When planning your recruiting efforts, there are a number of things you can do that can help you attract just the right applicants for the interview.
There seems to be a major disconnect between what a job description lays out and what matters to prospective candidates.
If job description is dull, drab or generic, that’s likely the kind of job seekers you’ll attract. But how do you write a properly worded job description to narrow your pool of applicants and attract just the right people to your company?
A job description is your critical first impression (not easily altered) when recruiting, and if you lose them before they even apply you’re operating at a major disadvantage.

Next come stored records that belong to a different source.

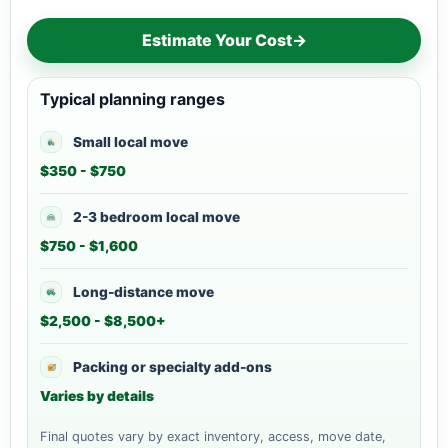
Estimate Your Cost
→
Typical planning ranges
Small local move
$350 - $750
2-3 bedroom local move
$750 - $1,600
Long-distance move
$2,500 - $8,500+
Packing or specialty add-ons
Varies by details
Final quotes vary by exact inventory, access, move date,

What i will do is give you some practical tips to help you craft most effective job postings — in order to get the talent you want:
1) Pick your job posting title with care and be concise, for example: there is a difference between saying “customer service representative” and “customer service rep” in your job posting title. I strongly suggest use 5 and 80 characters.
2) Proofread your job posting before posting it on job boards – and avoid all caps. For example, job seekers are more likely to search for “marketing manager” than “online consumer growth hacker”.
4) Give some idea about the company culture. Let the job seeker know what a great place they may be signing up with.
5) Do not exaggerate or underplay the responsibilities of the role. Use 4-5 paragraphs or even some bullet points to explain to the job candidate what this job involves and what the new recruit will be responsible of doing. The more specific you are, the better.